Page-level text extractions:
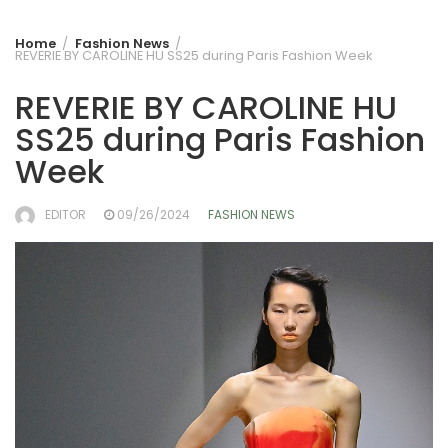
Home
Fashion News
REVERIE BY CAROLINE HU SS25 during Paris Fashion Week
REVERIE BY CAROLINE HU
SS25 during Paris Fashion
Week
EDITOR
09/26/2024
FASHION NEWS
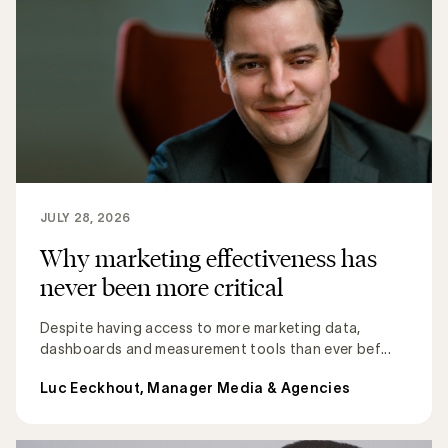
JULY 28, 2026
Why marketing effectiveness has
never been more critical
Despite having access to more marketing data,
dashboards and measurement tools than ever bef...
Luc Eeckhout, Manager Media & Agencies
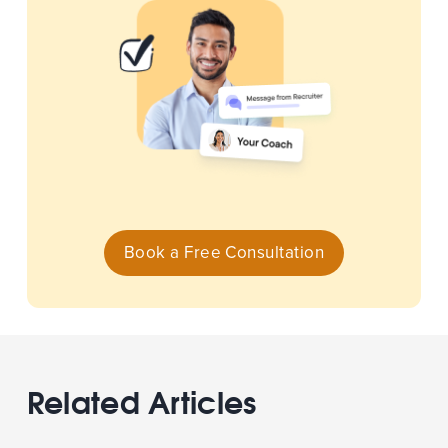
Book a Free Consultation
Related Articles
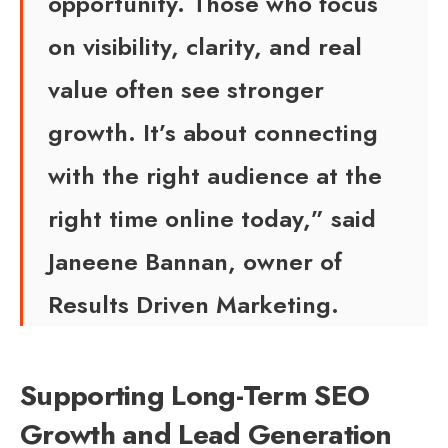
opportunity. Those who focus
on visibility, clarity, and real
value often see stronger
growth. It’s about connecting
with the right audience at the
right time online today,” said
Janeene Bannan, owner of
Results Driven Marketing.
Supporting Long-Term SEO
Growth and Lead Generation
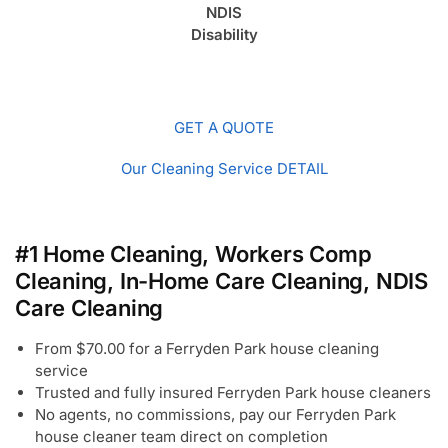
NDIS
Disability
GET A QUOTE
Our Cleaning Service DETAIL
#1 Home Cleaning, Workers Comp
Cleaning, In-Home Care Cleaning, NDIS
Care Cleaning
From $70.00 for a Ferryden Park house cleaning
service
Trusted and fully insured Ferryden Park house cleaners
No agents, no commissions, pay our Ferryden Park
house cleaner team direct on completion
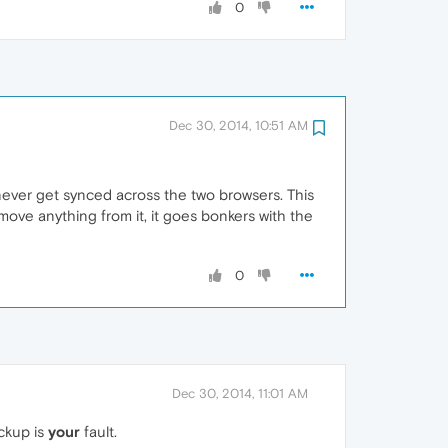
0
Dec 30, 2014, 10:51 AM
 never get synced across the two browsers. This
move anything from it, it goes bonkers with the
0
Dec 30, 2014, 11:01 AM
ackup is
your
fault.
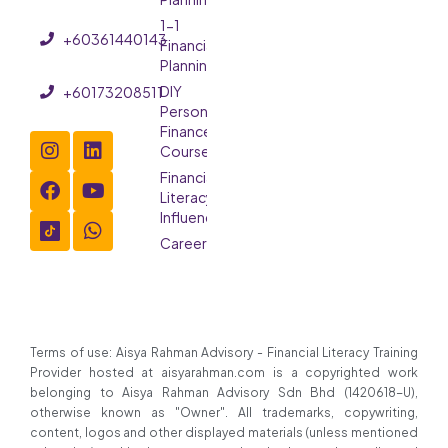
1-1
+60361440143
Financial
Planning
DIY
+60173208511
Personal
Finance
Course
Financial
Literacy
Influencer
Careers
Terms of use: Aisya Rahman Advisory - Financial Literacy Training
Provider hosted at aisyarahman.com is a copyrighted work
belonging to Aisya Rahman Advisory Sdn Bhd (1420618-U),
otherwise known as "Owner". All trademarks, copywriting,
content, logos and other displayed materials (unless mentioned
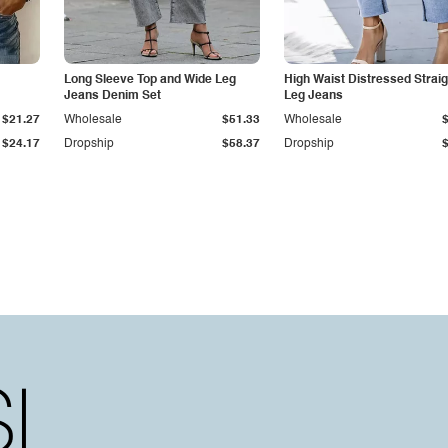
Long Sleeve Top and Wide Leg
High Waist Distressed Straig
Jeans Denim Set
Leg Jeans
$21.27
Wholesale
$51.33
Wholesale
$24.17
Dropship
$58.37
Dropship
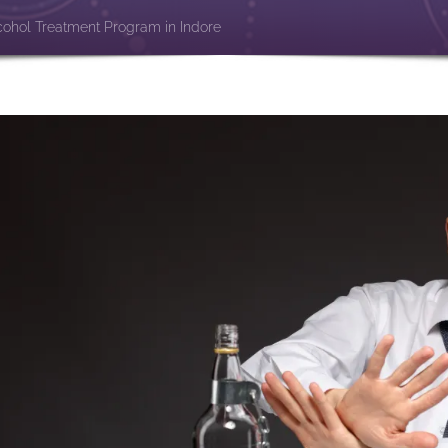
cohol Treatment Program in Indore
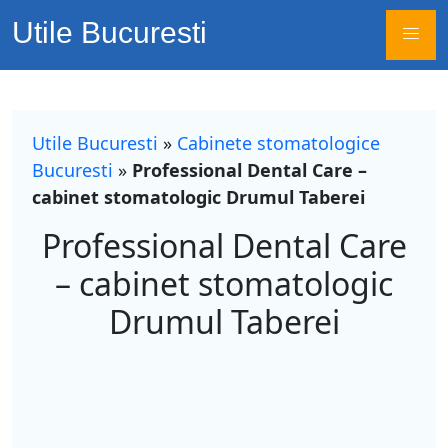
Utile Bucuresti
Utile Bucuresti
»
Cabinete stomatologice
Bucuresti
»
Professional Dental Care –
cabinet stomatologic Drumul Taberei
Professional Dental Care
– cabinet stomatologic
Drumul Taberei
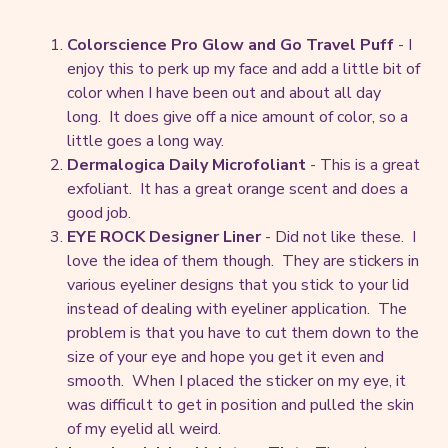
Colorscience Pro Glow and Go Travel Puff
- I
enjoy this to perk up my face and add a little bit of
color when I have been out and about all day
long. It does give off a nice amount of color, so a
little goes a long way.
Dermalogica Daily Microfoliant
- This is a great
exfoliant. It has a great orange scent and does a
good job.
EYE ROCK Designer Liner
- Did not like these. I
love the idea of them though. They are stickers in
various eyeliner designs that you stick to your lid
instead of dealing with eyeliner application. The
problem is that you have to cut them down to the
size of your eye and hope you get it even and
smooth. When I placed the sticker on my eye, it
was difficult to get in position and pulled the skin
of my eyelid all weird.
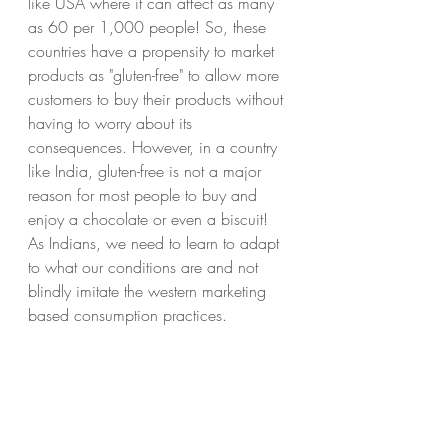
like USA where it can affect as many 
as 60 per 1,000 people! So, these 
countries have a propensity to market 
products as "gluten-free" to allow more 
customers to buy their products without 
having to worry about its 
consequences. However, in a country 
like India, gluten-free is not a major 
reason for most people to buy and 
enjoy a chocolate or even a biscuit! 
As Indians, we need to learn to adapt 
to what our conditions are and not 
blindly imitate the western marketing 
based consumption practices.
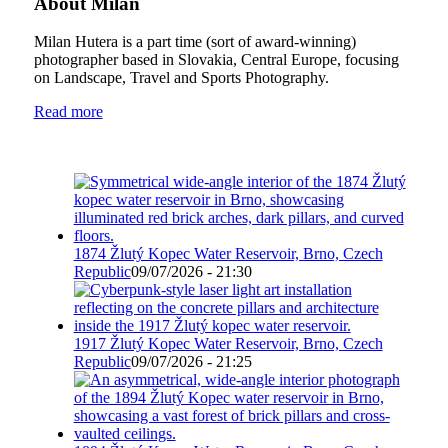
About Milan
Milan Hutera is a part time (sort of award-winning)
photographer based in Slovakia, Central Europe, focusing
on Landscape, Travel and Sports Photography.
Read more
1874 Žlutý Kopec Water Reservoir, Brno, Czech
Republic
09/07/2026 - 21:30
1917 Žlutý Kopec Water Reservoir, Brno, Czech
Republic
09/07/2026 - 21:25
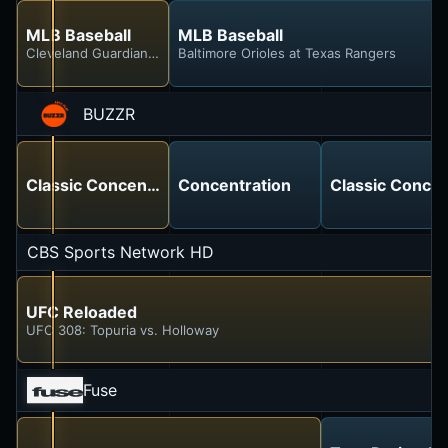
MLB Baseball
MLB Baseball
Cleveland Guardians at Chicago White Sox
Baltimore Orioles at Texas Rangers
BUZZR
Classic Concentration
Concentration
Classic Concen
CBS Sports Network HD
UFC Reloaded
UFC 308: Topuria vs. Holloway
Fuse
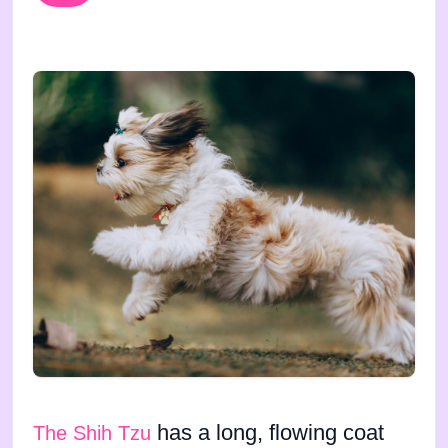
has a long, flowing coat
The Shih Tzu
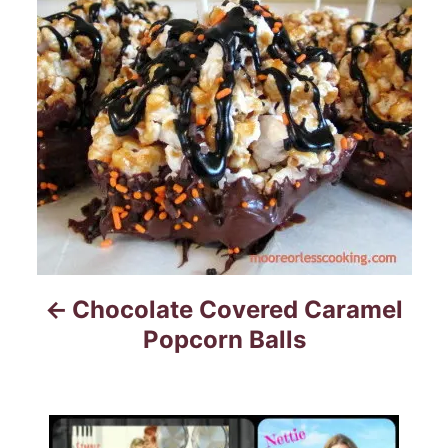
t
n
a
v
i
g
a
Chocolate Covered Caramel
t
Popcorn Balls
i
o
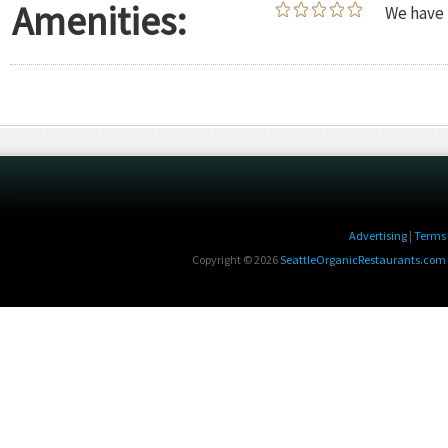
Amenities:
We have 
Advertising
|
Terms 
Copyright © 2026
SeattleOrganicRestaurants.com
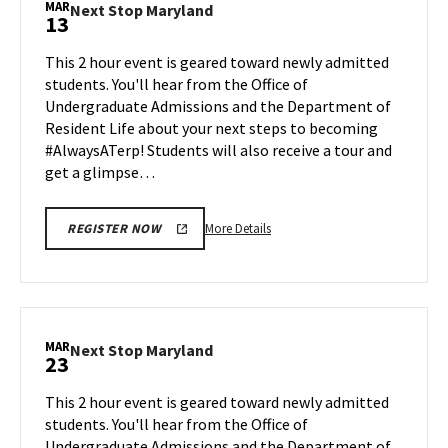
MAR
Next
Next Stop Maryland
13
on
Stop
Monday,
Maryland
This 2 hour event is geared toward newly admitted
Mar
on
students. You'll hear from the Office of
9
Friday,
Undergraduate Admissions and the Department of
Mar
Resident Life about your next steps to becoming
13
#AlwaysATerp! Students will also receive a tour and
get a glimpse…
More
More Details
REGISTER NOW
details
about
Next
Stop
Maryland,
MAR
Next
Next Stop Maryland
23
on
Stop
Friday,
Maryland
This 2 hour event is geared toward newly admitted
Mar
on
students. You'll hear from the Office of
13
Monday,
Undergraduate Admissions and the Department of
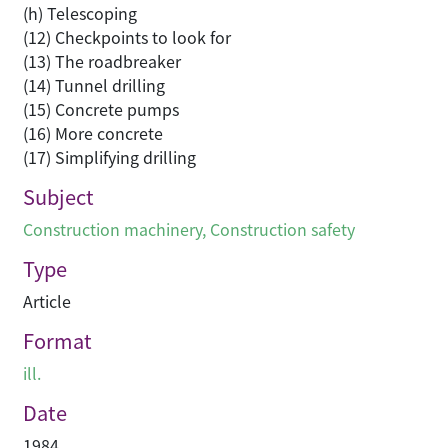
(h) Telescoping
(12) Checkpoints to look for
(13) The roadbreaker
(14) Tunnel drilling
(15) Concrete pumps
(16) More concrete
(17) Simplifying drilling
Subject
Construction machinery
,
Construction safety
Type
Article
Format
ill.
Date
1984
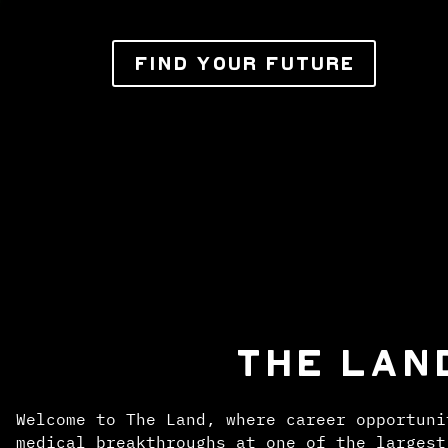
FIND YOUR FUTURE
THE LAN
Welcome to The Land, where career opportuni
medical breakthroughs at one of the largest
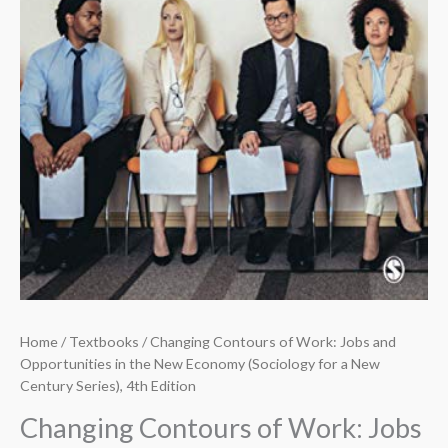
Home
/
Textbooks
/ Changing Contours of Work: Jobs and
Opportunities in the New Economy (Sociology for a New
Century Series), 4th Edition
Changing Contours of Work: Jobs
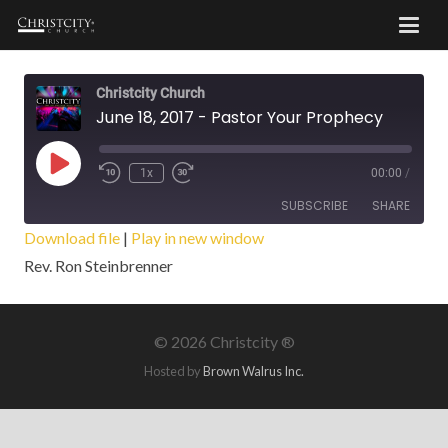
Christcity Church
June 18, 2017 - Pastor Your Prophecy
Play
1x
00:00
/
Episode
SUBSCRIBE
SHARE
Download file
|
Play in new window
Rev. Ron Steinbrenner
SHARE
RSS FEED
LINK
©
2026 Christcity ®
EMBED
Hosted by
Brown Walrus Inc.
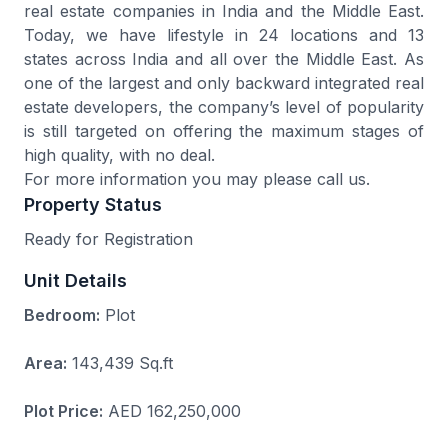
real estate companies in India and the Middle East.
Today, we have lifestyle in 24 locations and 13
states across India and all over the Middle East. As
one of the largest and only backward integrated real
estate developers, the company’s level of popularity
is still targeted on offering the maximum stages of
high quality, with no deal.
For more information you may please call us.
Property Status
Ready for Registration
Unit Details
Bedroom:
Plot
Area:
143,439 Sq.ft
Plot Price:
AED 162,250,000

- **WHAT NEEDS TO BE DONE**:
Filter by the word "Milan": copy every line of the data that holds it.

- **ANSWER AREA**:
About Milan
Milan Hutera is a part time (sort of award-winning)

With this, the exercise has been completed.